(INFORMATION Opens)
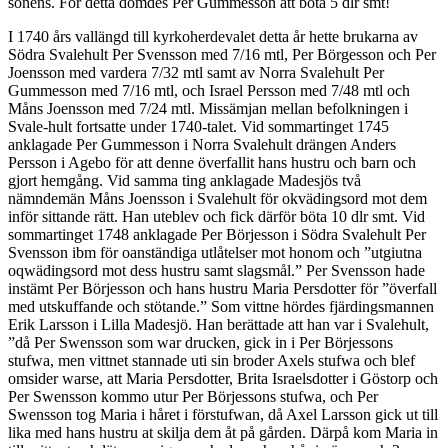
sonens. För detta dömdes Per Gummesson att böta 5 dlr smt!
I 1740 års vallängd till kyrkoherdevalet detta år hette brukarna av
Södra Svalehult Per Svensson med 7/16 mtl, Per Börgesson och Per
Joensson med vardera 7/32 mtl samt av Norra Svalehult Per
Gummesson med 7/16 mtl, och Israel Persson med 7/48 mtl och
Måns Joensson med 7/24 mtl. Missämjan mellan befolkningen i
Svale-hult fortsatte under 1740-talet. Vid sommartinget 1745
anklagade Per Gummesson i Norra Svalehult drängen Anders
Persson i Agebo för att denne överfallit hans hustru och barn och
gjort hemgång. Vid samma ting anklagade Madesjös två
nämndemän Måns Joensson i Svalehult för okvädingsord mot dem
inför sittande rätt. Han uteblev och fick därför böta 10 dlr smt. Vid
sommartinget 1748 anklagade Per Börjesson i Södra Svalehult Per
Svensson ibm för oanständiga utlåtelser mot honom och ”utgiutna
oqwädingsord mot dess hustru samt slagsmål.” Per Svensson hade
instämt Per Börjesson och hans hustru Maria Persdotter för ”överfall
med utskuffande och stötande.” Som vittne hördes fjärdingsmannen
Erik Larsson i Lilla Madesjö. Han berättade att han var i Svalehult,
”då Per Swensson som war drucken, gick in i Per Börjessons
stufwa, men vittnet stannade uti sin broder Axels stufwa och blef
omsider warse, att Maria Persdotter, Brita Israelsdotter i Göstorp och
Per Swensson kommo utur Per Börjessons stufwa, och Per
Swensson tog Maria i håret i förstufwan, då Axel Larsson gick ut till
lika med hans hustru at skilja dem åt på gården. Därpå kom Maria in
(INFORMATION Closes)
DIRECTIONS: The response should consist only of the lines running from the one that contains "Svale-hult fortsatte under" through the end of the material, repeated exactly.

SOLVED PROBLEM:
Svale-hult fortsatte under 1740-talet. Vid sommartinget 1745
anklagade Per Gummesson i Norra Svalehult drängen Anders
Persson i Agebo för att denne överfallit hans hustru och barn och
gjort hemgång. Vid samma ting anklagade Madesjös två
nämndemän Måns Joensson i Svalehult för okvädingsord mot dem
inför sittande rätt. Han uteblev och fick därför böta 10 dlr smt. Vid
sommartinget 1748 anklagade Per Börjesson i Södra Svalehult Per
Svensson ibm för oanständiga utlåtelser mot honom och ”utgiutna
oqwädingsord mot dess hustru samt slagsmål.” Per Svensson hade
instämt Per Börjesson och hans hustru Maria Persdotter för ”överfall
med utskuffande och stötande.” Som vittne hördes fjärdingsmannen
Erik Larsson i Lilla Madesjö. Han berättade att han var i Svalehult,
”då Per Swensson som war drucken, gick in i Per Börjessons
stufwa, men vittnet stannade uti sin broder Axels stufwa och blef
omsider warse, att Maria Persdotter, Brita Israelsdotter i Göstorp och
Per Swensson kommo utur Per Börjessons stufwa, och Per
Swensson tog Maria i håret i förstufwan, då Axel Larsson gick ut till
lika med hans hustru at skilja dem åt på gården. Därpå kom Maria in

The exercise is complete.